* Supplied entries:

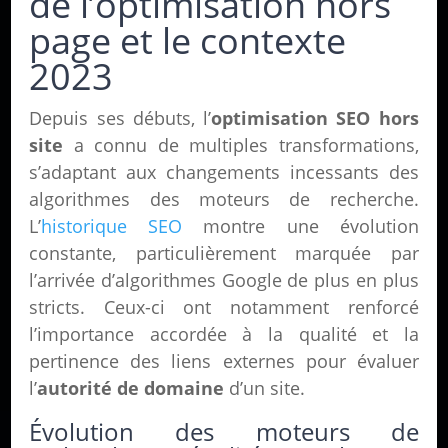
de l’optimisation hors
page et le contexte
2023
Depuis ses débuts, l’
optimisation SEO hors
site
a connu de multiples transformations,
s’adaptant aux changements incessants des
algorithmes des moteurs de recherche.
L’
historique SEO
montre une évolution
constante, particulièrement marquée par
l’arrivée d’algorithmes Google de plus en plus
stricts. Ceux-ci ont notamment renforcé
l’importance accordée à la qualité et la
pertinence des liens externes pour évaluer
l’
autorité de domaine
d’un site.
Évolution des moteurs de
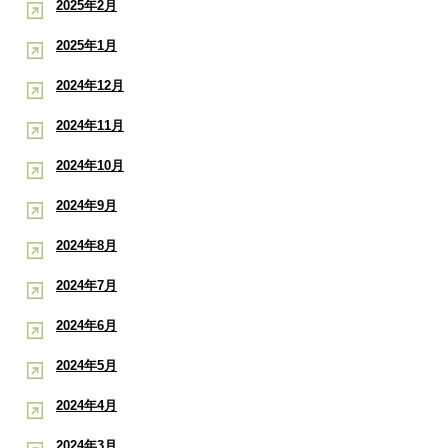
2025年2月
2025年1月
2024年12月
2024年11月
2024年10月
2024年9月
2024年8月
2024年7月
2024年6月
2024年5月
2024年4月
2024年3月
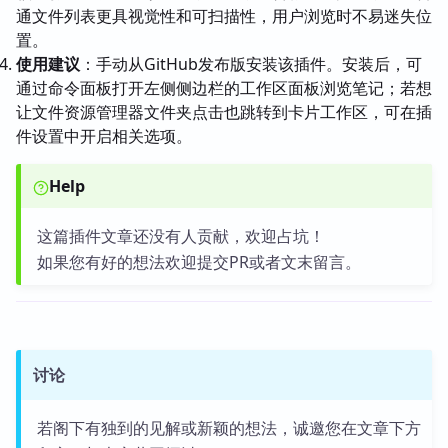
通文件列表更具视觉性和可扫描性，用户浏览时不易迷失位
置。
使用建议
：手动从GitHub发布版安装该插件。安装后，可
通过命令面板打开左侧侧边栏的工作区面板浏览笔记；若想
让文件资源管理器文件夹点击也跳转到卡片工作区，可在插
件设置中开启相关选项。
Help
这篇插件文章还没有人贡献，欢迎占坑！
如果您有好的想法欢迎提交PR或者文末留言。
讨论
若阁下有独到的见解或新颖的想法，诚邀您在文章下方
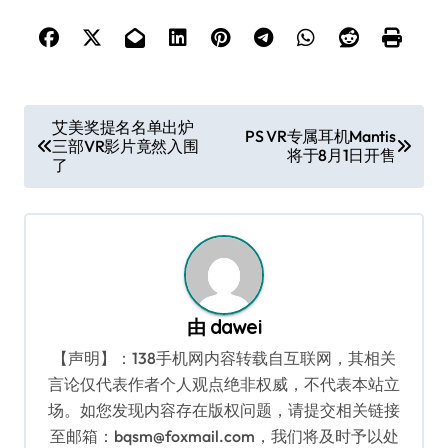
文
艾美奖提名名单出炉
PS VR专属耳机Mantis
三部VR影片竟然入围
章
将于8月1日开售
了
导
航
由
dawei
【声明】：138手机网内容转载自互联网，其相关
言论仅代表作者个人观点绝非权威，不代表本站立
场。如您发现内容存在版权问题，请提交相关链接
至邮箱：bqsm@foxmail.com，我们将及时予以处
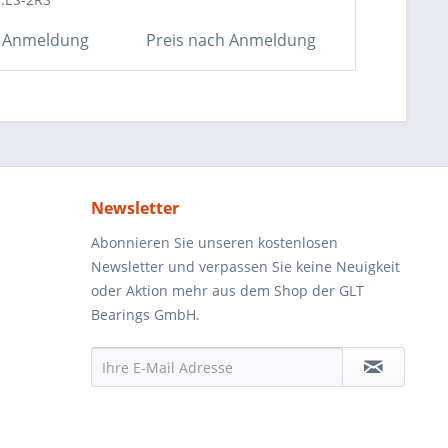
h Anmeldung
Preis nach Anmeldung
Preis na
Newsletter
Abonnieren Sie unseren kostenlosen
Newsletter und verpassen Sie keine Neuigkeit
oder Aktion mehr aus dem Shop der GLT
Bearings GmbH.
==
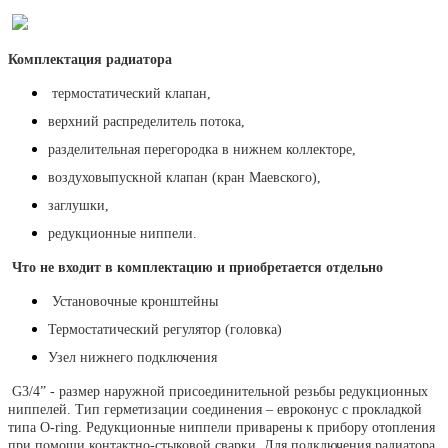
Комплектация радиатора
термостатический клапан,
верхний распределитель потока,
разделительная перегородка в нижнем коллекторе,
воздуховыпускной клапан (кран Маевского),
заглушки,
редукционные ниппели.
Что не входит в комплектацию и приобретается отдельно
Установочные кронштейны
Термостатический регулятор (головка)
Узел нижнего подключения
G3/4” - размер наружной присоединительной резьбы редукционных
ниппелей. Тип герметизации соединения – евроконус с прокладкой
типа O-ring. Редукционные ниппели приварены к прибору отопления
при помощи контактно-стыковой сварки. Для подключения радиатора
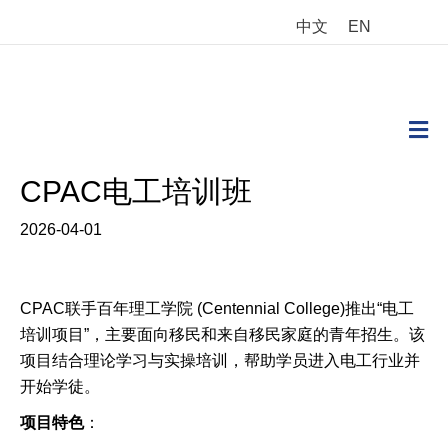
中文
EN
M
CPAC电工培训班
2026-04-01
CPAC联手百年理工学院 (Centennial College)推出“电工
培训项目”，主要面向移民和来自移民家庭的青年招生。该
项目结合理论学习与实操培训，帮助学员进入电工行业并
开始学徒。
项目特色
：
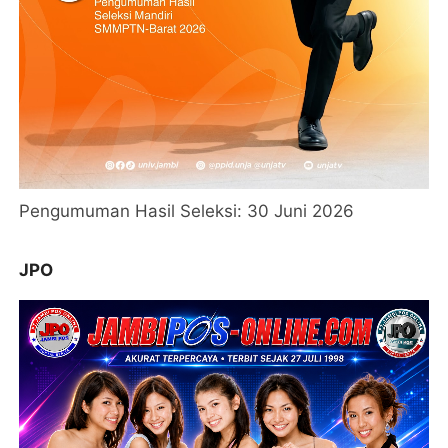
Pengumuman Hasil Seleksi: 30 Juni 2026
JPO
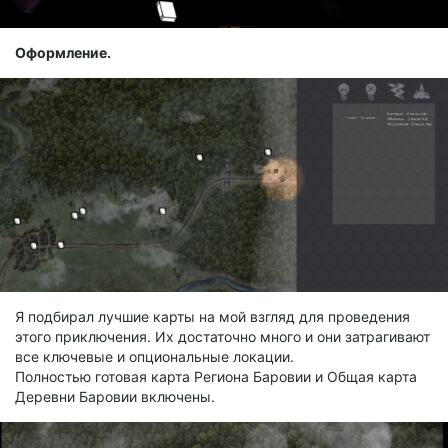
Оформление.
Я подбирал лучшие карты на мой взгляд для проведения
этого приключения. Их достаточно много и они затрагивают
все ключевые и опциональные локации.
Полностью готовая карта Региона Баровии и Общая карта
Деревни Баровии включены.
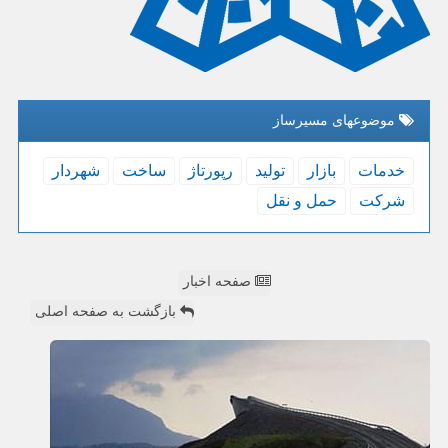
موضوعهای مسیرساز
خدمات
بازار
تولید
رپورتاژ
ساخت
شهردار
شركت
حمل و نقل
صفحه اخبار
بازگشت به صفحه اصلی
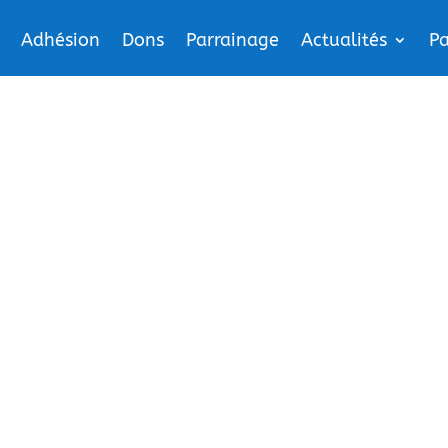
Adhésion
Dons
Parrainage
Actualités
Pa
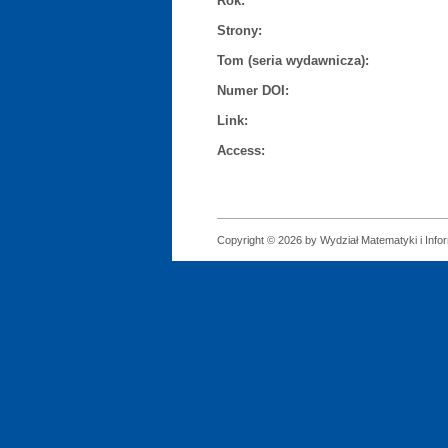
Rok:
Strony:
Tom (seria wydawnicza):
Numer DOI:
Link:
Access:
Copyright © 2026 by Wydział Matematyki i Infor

* Description of the task: Taking the entries above, extract every line from the one bearing "montre une évolution" through the one bearing "Bearings GmbH.", exactly, with no pictures.

* Task solution:
montre une évolution
constante, particulièrement marquée par
l’arrivée d’algorithmes Google de plus en plus
stricts. Ceux-ci ont notamment renforcé
l’importance accordée à la qualité et la
pertinence des liens externes pour évaluer
l’
autorité de domaine
d’un site.
Évolution des moteurs de
2025年2月
2025年1月
2024年12月
2024年11月
2024年10月
2024年9月
2024年8月
2024年7月
2024年6月
2024年5月
2024年4月
2024年3月
通文件列表更具视觉性和可扫描性，用户浏览时不易迷失位
置。
使用建议
：手动从GitHub发布版安装该插件。安装后，可
通过命令面板打开左侧侧边栏的工作区面板浏览笔记；若想
让文件资源管理器文件夹点击也跳转到卡片工作区，可在插
件设置中开启相关选项。
Help
这篇插件文章还没有人贡献，欢迎占坑！
如果您有好的想法欢迎提交PR或者文末留言。
讨论
若阁下有独到的见解或新颖的想法，诚邀您在文章下方
文
艾美奖提名名单出炉
PS VR专属耳机Mantis
三部VR影片竟然入围
章
将于8月1日开售
了
导
航
由
dawei
【声明】：138手机网内容转载自互联网，其相关
言论仅代表作者个人观点绝非权威，不代表本站立
场。如您发现内容存在版权问题，请提交相关链接
至邮箱：bqsm@foxmail.com，我们将及时予以处
h Anmeldung
Preis nach Anmeldung
Preis na
Newsletter
Abonnieren Sie unseren kostenlosen
Newsletter und verpassen Sie keine Neuigkeit
oder Aktion mehr aus dem Shop der GLT
Bearings GmbH.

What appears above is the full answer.